Data Catalog
58 analyst-ready ClickHouse tables for crypto data analysis
58 tables across 11 categories, available via a readonly ClickHouse account.
The Surf Data Catalog documents all tables available to agents and analysts. Tables are organized into categories and exposed as ClickHouse views in the agent and curated databases.
Connection
| Setting | Value |
|---|---|
| Protocol | ClickHouse HTTP interface (port 8443, TLS) |
| User | agent (readonly) |
| Databases | agent (enriched tables), curated (analytics views) |
| Max execution time | 120s |
| Max memory | 16GB |
| Max result rows | 1M |
Quick Start
-- Top DEX protocols by volume yesterday
SELECT project, sum(amount_usd) AS volume_usd
FROM agent.ethereum_dex_trades
WHERE block_date = today() - 1
GROUP BY project
ORDER BY volume_usd DESC
LIMIT 10💡 Tip
Always filter on block_date first — it is the partition key for most tables and enables ClickHouse to skip entire partitions.
Categories
| Category | Tables | Description |
|---|---|---|
| DEX Trades | 6 | Enriched swap events across 6 chains with token symbols, USD amounts, and protocol attribution. |
| Prices | 3 | Daily token prices combining CoinGecko data and DEX VWAP calculations. |
| Token Metadata | 1 | ERC-20 contract registry mapping addresses to symbols, names, and decimals. |
| Transfers | 5 | ERC-20 and native token transfers enriched with symbols and USD pricing. |
| TVL / Fees / Yields | 6 | Protocol-level daily aggregates for total value locked, fee revenue, and yield rates. |
| Lending & Staking | 2 | Protocol-level daily activity aggregates for lending and staking protocols. |
| Bridges | 1 | Cross-chain bridge volume aggregated daily. |
| Prediction Markets | 17 | Polymarket, Kalshi, and cross-platform prediction market data — trades, market details, prices, volume, and open interest. |
| Curated Analytics | 11 | Dashboard-ready pre-computed analytics — whale trades, hot markets, leaderboards, and daily reports. |
| Hyperliquid | 3 | Perpetual futures market data, funding rates, and contract metadata from Hyperliquid L1. |
| Chain Metrics | 3 | Daily chain-level aggregates including transaction counts, active addresses, gas usage, and contract deployments. |
Query Best Practices
- Always filter on block_date — partition pruning is the #1 performance lever
- Use LIMIT liberally during exploration; remove for final aggregation
- Pre-filter in CTEs before JOINing — ClickHouse puts RIGHT side into hash table
- Use IN (SELECT ...) instead of JOIN when you only need existence checks
- Avoid SELECT * on billion-row tables — project only needed columns
- For ReplacingMergeTree tables, always use FINAL to get deduplicated rows
- Date range first, then entity filters — this matches partition layout
- Use toStartOfWeek/toStartOfMonth for time-series rollups, not GROUP BY toString(block_date)
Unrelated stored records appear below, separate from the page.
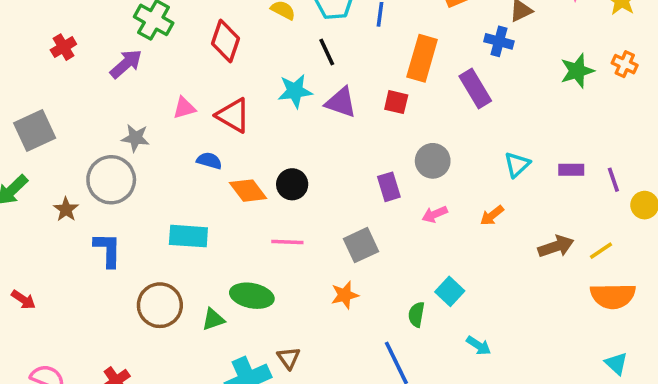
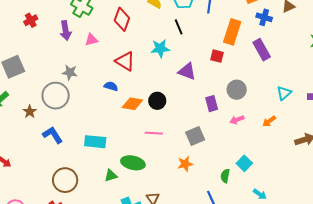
blue cross: (499, 41) -> (264, 17), moved
purple arrow: (126, 64) -> (66, 31), turned 120
purple triangle: (341, 102) -> (187, 71), moved
pink triangle: (184, 108) -> (91, 40), moved
orange diamond: (248, 191) -> (132, 104), turned -45
cyan rectangle: (188, 236) -> (95, 142), moved
blue L-shape: (108, 250) -> (53, 135), turned -35
brown circle: (160, 305) -> (65, 180), moved

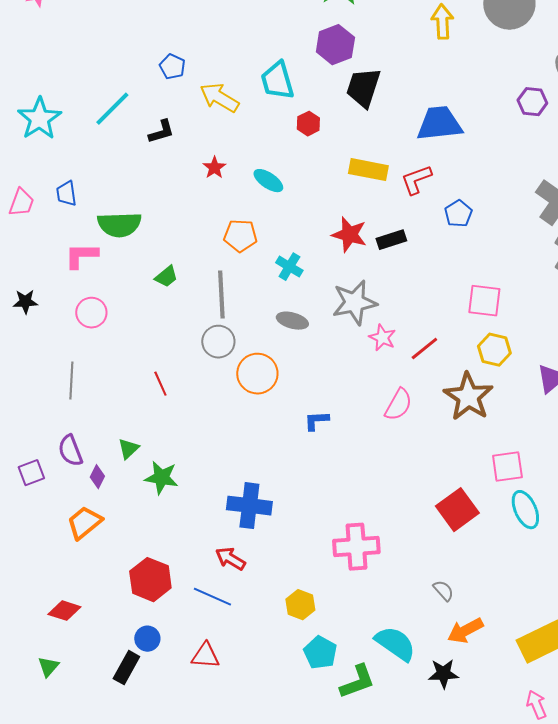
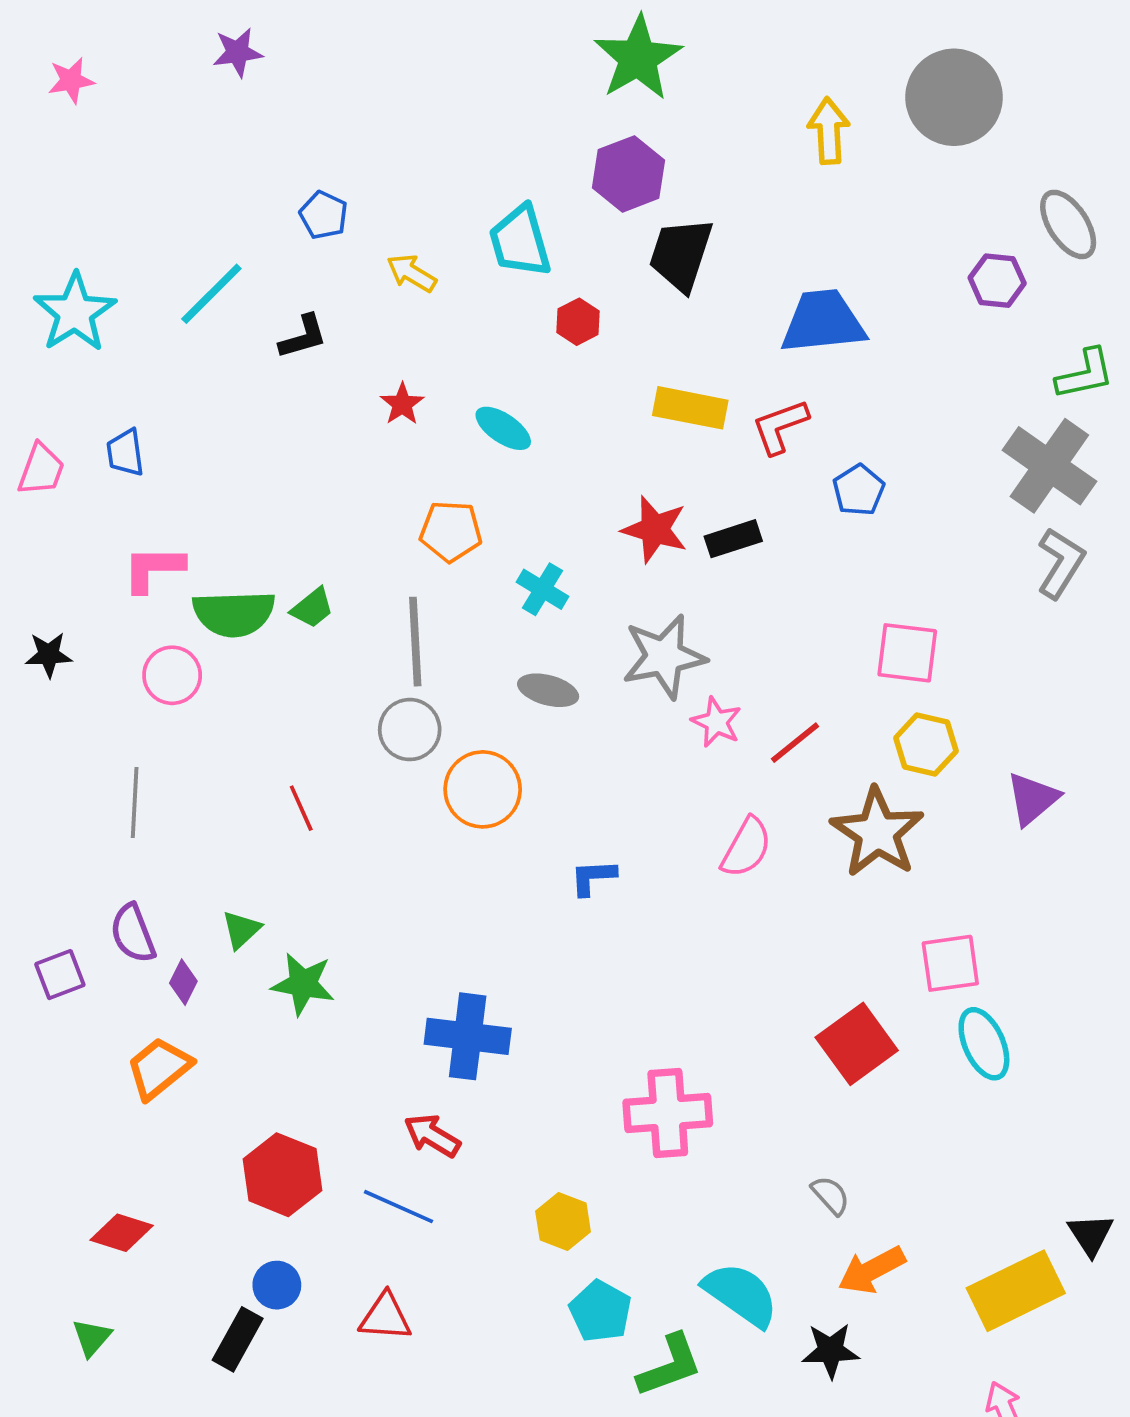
yellow arrow: (219, 98) -> (412, 273), size x0.7
green semicircle: (119, 225) -> (234, 614), moved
- When counting unique addresses, uniq() is faster than count(DISTINCT) and equally accurate
- For cross-table analysis, filter each table independently in CTEs before joining
- Handle NULLs explicitly — use ifNull(col, default) or coalesce(). ClickHouse 3-valued logic silently drops NULL rows in WHERE filters.
- FINAL syntax: FROM table_name alias FINAL (not FROM table_name FINAL alias). Place FINAL after the alias.
Entity Linking
Common join patterns across tables:
token_address -> symbol: JOIN agent.ethereum_erc20 ON contract_addresscondition_id -> market_question: JOIN agent.polymarket_market_details ON condition_idmarket_ticker -> category: Use curated.kalshi_daily_categorized (pre-joined)coin -> max_leverage: JOIN agent.hyperliquid_perp_meta ON coinproject + version -> TVL: JOIN agent.ethereum_tvl_daily ON (project, version, block_date)
Data Freshness
| Pipeline | Schedule | Typical Lag |
|---|---|---|
| Ethereum raw (BQ) | 12:00 UTC | ~1 day |
| Base raw (cryo) | Sensor (6h) | ~6 hours |
| Arbitrum raw (BQ) | 12:30 UTC | ~1 day |
| Polygon raw (BQ) | Every 30 min | ~1 hour |
| TRON raw (BQ) | 13:30 UTC | ~1 day |
| Bitcoin raw (BQ) | 14:00 UTC | ~1 day |
| HyperEVM (S3) | 13:00 UTC | ~1 day |
| CoinGecko prices | Hourly | ~1 hour |
| RPC snapshots | Daily | ~1 day |
| Kalshi API | Every 6h | ~6 hours |
| Polymarket (BQ) | 03:00 UTC | ~1 day |
| dbt models | Post-ingestion | +30 min |
Check freshness for any table:
SELECT max(block_date) FROM agent.<table_name>